Au bout de quelques heures d’aller-retour chez le marchand, il avait amassé une véritable fortune. Cela dura plusieurs années… Heureusement, un chèque avait vite pris la place des pièces !
Lorsqu’il fut vieux, ce manège le lassa. Il acheta des jouets avec l’argent et, depuis ce jour, les distribue aux enfants sages le 25 décembre.
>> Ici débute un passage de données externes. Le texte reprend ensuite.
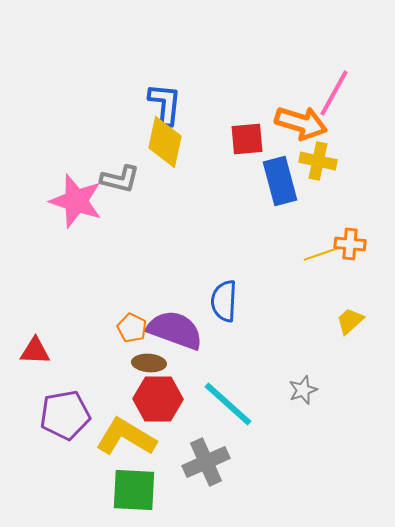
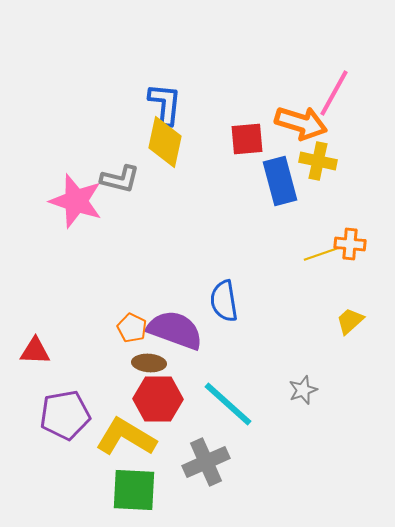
blue semicircle: rotated 12 degrees counterclockwise
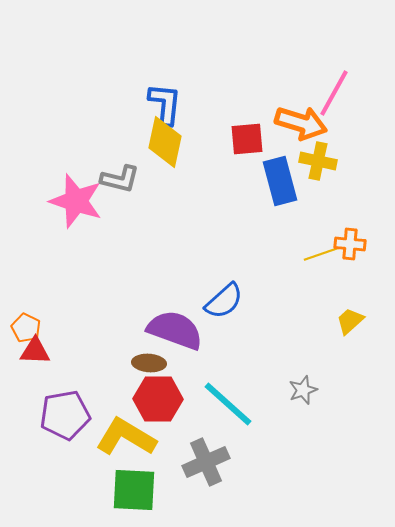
blue semicircle: rotated 123 degrees counterclockwise
orange pentagon: moved 106 px left
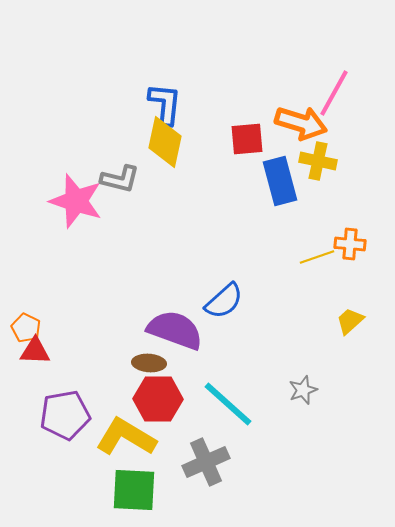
yellow line: moved 4 px left, 3 px down
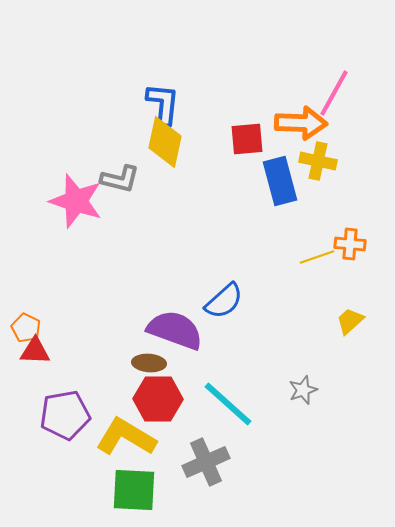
blue L-shape: moved 2 px left
orange arrow: rotated 15 degrees counterclockwise
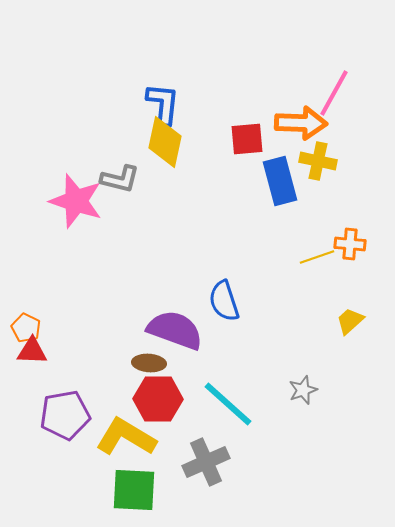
blue semicircle: rotated 114 degrees clockwise
red triangle: moved 3 px left
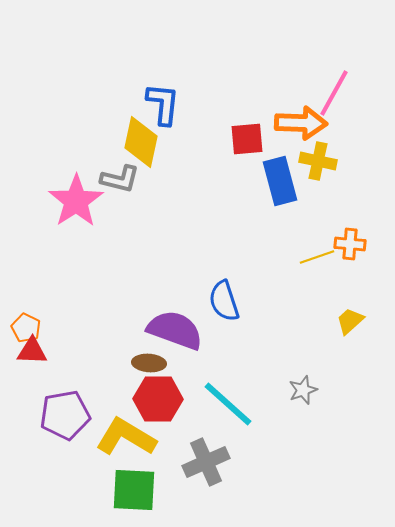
yellow diamond: moved 24 px left
pink star: rotated 20 degrees clockwise
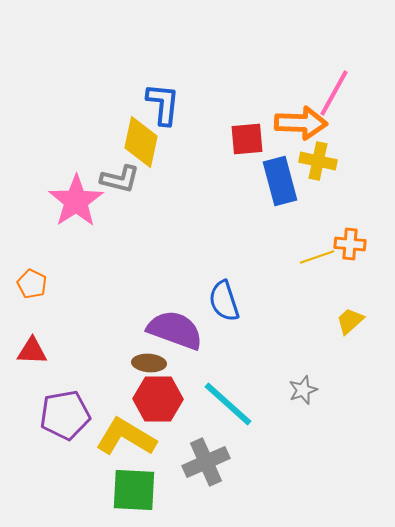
orange pentagon: moved 6 px right, 44 px up
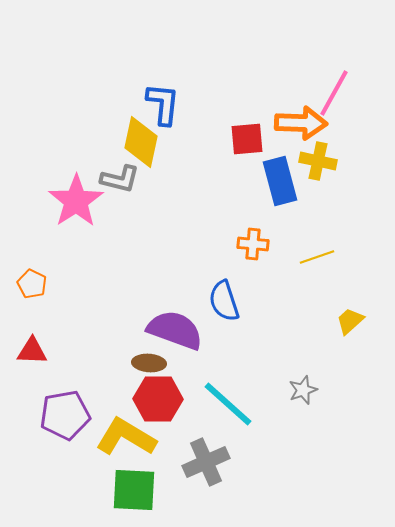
orange cross: moved 97 px left
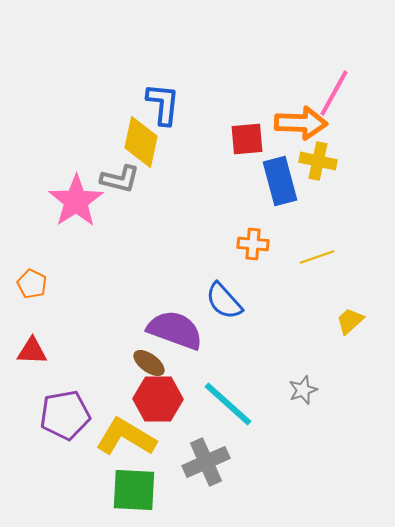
blue semicircle: rotated 24 degrees counterclockwise
brown ellipse: rotated 32 degrees clockwise
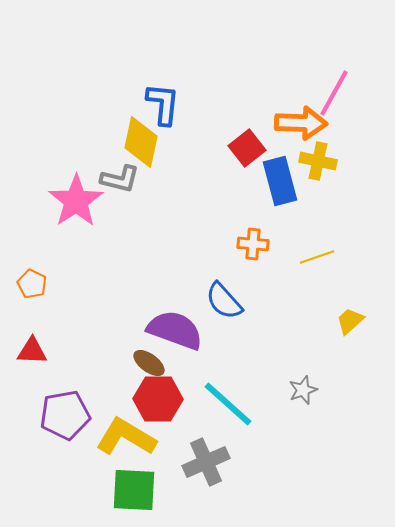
red square: moved 9 px down; rotated 33 degrees counterclockwise
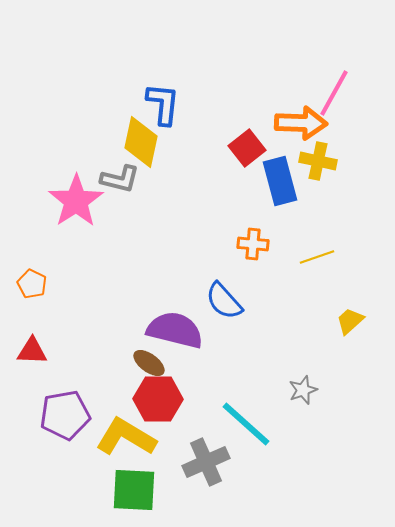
purple semicircle: rotated 6 degrees counterclockwise
cyan line: moved 18 px right, 20 px down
Ainsi naquit le Père Noël.
2 décembre
Il était une fois un arbrisseau qui, autrefois, avait été un petit garçon. Il enviait beaucoup les grands sapins de la forêt car, selon la tradition, les habitants du village venaient les couvrir de boules et de guirlandes à Noël.
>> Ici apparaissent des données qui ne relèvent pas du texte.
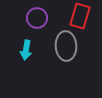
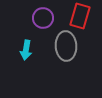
purple circle: moved 6 px right
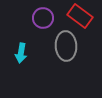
red rectangle: rotated 70 degrees counterclockwise
cyan arrow: moved 5 px left, 3 px down
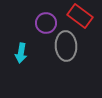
purple circle: moved 3 px right, 5 px down
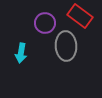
purple circle: moved 1 px left
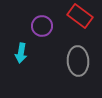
purple circle: moved 3 px left, 3 px down
gray ellipse: moved 12 px right, 15 px down
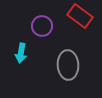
gray ellipse: moved 10 px left, 4 px down
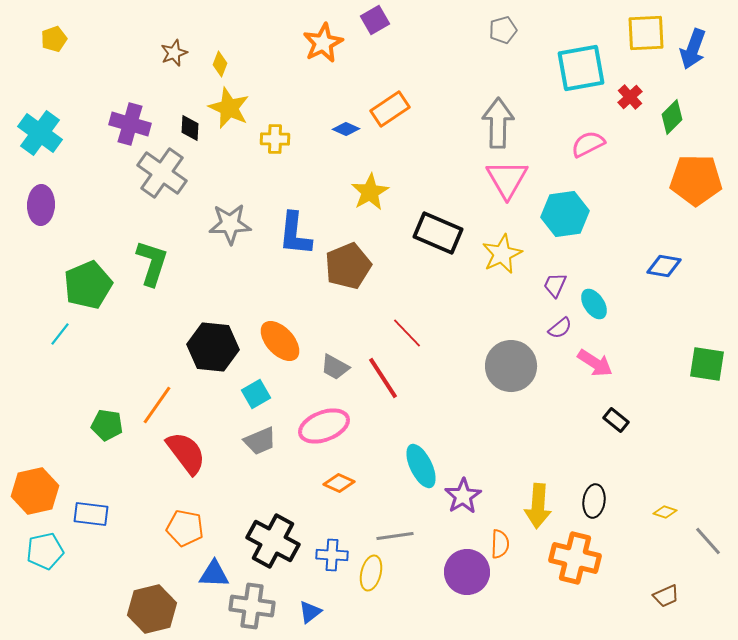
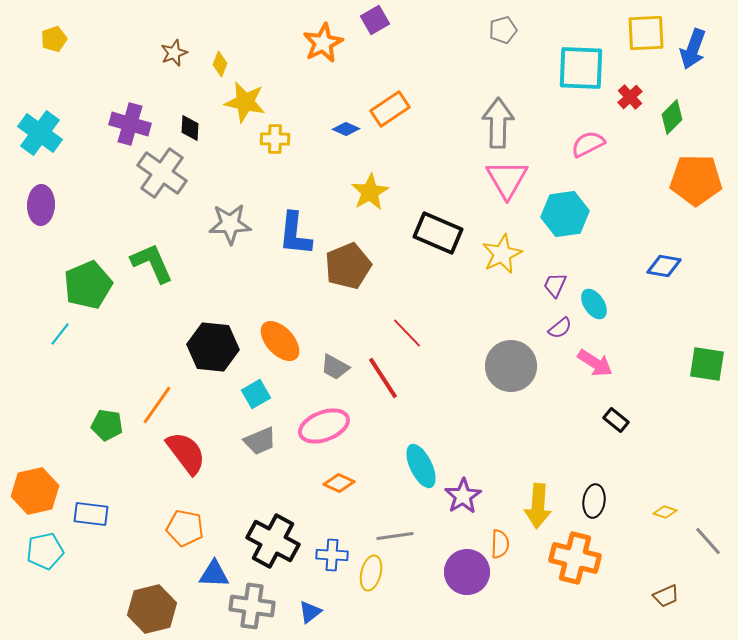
cyan square at (581, 68): rotated 12 degrees clockwise
yellow star at (229, 108): moved 16 px right, 6 px up; rotated 12 degrees counterclockwise
green L-shape at (152, 263): rotated 42 degrees counterclockwise
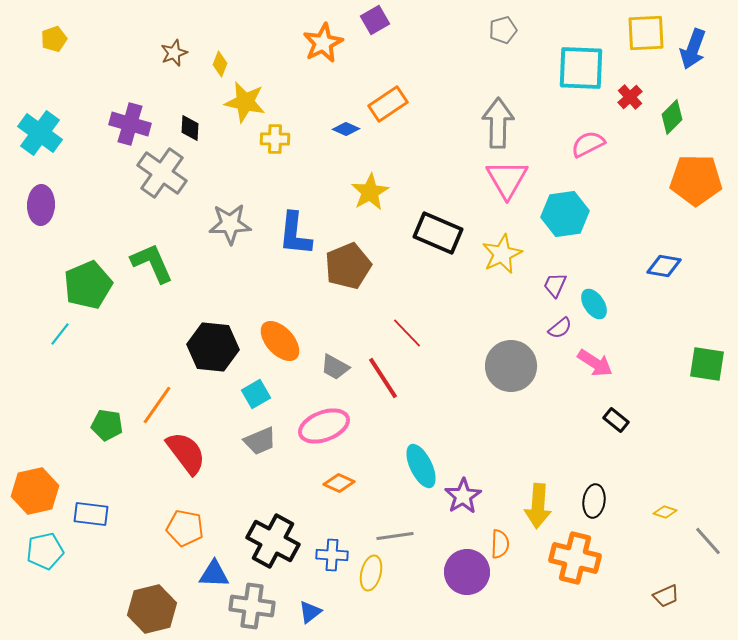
orange rectangle at (390, 109): moved 2 px left, 5 px up
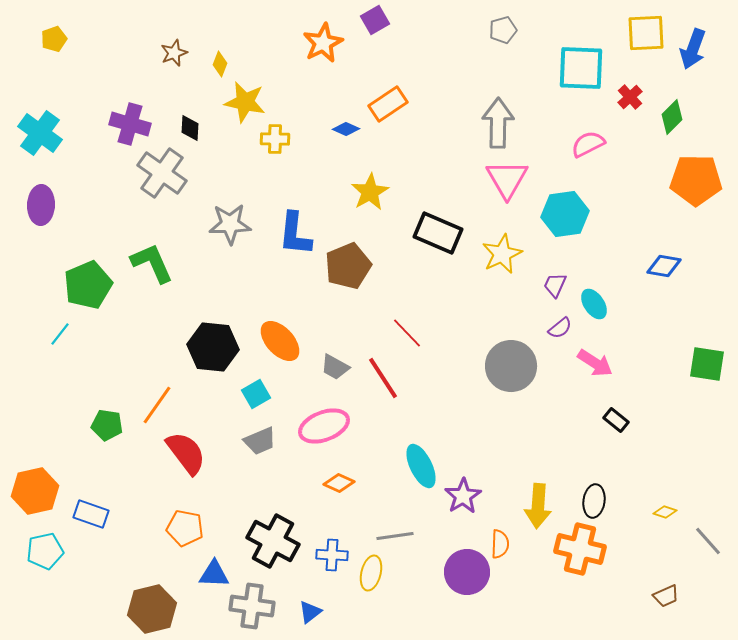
blue rectangle at (91, 514): rotated 12 degrees clockwise
orange cross at (575, 558): moved 5 px right, 9 px up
Un beau jour, deux enfants accompagnés de leur père partirent à la recherche d’un sapin à décorer. Ils virent l’arbrisseau aux feuilles couvertes de neige. Comme il était beau ! Les enfants demandèrent à leur père : « Papa, c’est celui-ci que nous voulons garnir ! »
C’est ainsi que l’arbrisseau fut décoré chaque année à Noël.
3 décembre
Il était une fois un garçon nommé Théo et sa sœur appelée Théa qui rêvaient de voir le Père Noël débarquer dans le salon. Le soir du 24 décembre, ils se cachèrent derrière le canapé.
« Regarde, Théa ! » chuchota Théo.
« Papa ? » répondit sa sœur sur le même ton.
C’est ainsi que Théa et Théo comprirent que leur père était en réalité le Père Noël.
4 décembre
Le Père Noël n’en revenait pas : les lutins de son atelier s’étaient cotisés pour lui offrir un cadeau et le lui avaient remis avant même le début de sa tournée.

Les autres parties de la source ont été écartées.